Page 1 of 2

PGN Parsing - what classic Chess rules need to be checked?

PostPosted: 15 Dec 2004, 16:40
by tnesham
I have written a PGN parser some years ago in C, converted to Java, and now I am converting the GUI to SWT(sort of Java hybrid - see Eclipse.org). (I am interested in anyone looking at SWT for some opinions on it). I have already written the board and made the program able to allow multiple players on a network play each other. To do that I also needed to check for illegal moves and report an error message.
With PGN parsing, rule checking has slightly different needs: for example, a pawn move to e4 - I do not need to check if the path to e4 (from e2) is obstructed because I take the pgn's text as fact it is legal. (any disagreement on this?). However, given the pgn text "5. c4", does that mean pawn on c2 to c4? or pawn on c3 to c4? What if there is a pawn on *both* c2 *and* c3? In the latter case, c4 means the pawn on c3 because the pawn on c2 cannot legally move.
That was an instance of my general question: what rules must a pgn parser observe? Have those rules been defined?
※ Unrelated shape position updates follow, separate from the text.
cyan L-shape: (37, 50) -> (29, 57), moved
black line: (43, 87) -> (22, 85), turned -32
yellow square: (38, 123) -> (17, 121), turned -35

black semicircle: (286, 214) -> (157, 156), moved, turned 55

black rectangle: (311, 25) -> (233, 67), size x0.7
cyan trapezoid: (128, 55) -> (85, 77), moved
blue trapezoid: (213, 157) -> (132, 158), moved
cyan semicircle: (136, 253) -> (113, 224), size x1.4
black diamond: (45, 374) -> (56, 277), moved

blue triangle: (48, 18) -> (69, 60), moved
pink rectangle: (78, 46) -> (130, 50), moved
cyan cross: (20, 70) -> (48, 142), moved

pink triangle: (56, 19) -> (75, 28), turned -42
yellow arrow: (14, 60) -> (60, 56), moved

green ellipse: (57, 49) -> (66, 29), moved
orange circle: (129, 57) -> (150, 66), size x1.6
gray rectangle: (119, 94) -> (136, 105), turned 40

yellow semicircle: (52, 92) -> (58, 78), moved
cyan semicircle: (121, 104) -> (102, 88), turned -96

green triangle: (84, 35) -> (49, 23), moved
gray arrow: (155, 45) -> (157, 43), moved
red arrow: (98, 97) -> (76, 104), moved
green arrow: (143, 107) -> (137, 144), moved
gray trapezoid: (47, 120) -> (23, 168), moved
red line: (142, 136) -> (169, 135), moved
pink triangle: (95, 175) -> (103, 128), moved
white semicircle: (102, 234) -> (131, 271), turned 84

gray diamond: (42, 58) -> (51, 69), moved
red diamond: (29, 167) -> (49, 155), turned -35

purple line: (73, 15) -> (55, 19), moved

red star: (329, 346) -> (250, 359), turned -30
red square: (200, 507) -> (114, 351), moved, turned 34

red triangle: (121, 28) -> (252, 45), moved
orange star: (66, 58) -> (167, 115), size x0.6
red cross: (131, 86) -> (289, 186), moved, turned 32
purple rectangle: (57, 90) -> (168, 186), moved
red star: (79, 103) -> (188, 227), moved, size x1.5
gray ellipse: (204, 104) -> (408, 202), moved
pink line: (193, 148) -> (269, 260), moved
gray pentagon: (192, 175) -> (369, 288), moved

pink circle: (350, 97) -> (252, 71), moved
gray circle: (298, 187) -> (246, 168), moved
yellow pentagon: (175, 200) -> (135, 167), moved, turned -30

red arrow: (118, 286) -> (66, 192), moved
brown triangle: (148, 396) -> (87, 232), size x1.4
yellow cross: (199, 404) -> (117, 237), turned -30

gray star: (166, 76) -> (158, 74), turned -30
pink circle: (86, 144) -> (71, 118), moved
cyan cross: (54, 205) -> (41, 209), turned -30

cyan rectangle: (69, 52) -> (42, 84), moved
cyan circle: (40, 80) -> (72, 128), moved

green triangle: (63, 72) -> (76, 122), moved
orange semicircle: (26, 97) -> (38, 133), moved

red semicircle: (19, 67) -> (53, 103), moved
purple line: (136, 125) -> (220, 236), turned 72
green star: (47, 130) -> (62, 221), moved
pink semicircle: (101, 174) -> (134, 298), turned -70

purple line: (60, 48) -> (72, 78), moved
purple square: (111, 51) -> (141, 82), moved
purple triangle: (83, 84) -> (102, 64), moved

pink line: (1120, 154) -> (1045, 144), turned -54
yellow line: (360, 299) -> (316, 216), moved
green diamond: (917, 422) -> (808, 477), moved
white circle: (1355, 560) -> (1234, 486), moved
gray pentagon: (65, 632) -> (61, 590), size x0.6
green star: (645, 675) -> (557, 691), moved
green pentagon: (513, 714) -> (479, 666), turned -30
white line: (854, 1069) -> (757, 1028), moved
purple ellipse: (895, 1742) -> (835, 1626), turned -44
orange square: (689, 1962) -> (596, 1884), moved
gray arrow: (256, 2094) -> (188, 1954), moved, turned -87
Is there documentation similar to a flow chart?

tia

Re: PGN Parsing - what classic Chess rules need to be checke

PostPosted: 15 Dec 2004, 17:39
by Uri Blass
I think that you should not assume that the moves in the pgn are legal because they may be illegal.

I already downloaded games with illegal moves from WBEC because one of the engines played an illegal move.

Leo gave comment that the move is illegal inside the pgn but in some cases the comment came only after the illegal move.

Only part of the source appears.